A return to June lows, and even lower, is possible, says Mike Wilson, equity strategist at Morgan Stanley.
“We think the June lows are vulnerable at the index level,” Wilson told Yahoo Finance Live on Friday. “We think those June lows will be removed at the index level. But at the stock level there are probably many stocks that have already hit that June low and that’s the name of the game – we’re trying to choose the right places to be.”
Wilson went on to say, “What I would suggest to listeners is that you wait for this retest in the fall as the numbers come down and we cross the old lows, around 3,500 maybe. [on the S&P 500]. This is where you start to start accumulating. Because that next low will be the most durable, which we think could really lead to the next bull market which could be as early as next year.”
Will investors know when they see the truth capitulation?
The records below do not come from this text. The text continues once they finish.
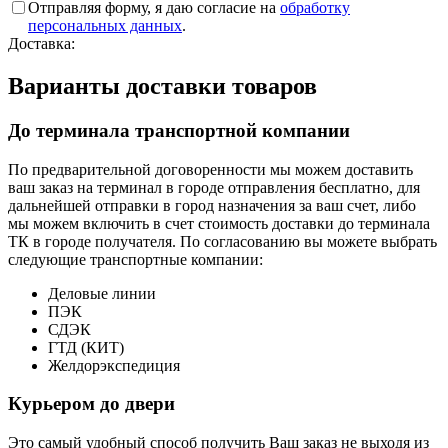
Отправляя форму, я даю согласие на
обработку
персональных данных
.
Доставка:
Варианты доставки товаров
До терминала транспортной компании
По предварительной договоренности мы можем доставить
ваш заказ на терминал в городе отправления бесплатно, для
дальнейшей отправки в город назначения за ваш счет, либо
мы можем включить в счет стоимость доставки до терминала
ТК в городе получателя. По согласованию вы можете выбрать
следующие транспортные компании:
Деловые линии
ПЭК
СДЭК
ГТД (КИТ)
Желдорэкспедиция
Курьером до двери
Это самый удобный способ получить Ваш заказ не выходя из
“Keep in mind that the latter part of these bear markets is usually the most vicious, because you finally get that capitulation that you really haven’t seen yet,” Wilson said.
“We saw sales of course in the spring. People were a little bearish, but we didn’t see any real fear. We’ve seen people a bit more restless – and irritable at the thought of losing money. But not really afraid. And I think it still happens,” he added.
Capitulation happens when we stop asking about it, Steve Sosnick, chief strategist at Interactive Brokers, told Yahoo Finance Live recently.
“We haven’t given up hope,” Sosnick noted, as people still wonder when is it time to buy stocks.
“Real surrender happens when people say, ‘Oh my God. I don’t – don’t even talk to myself about it anymore,’” he said.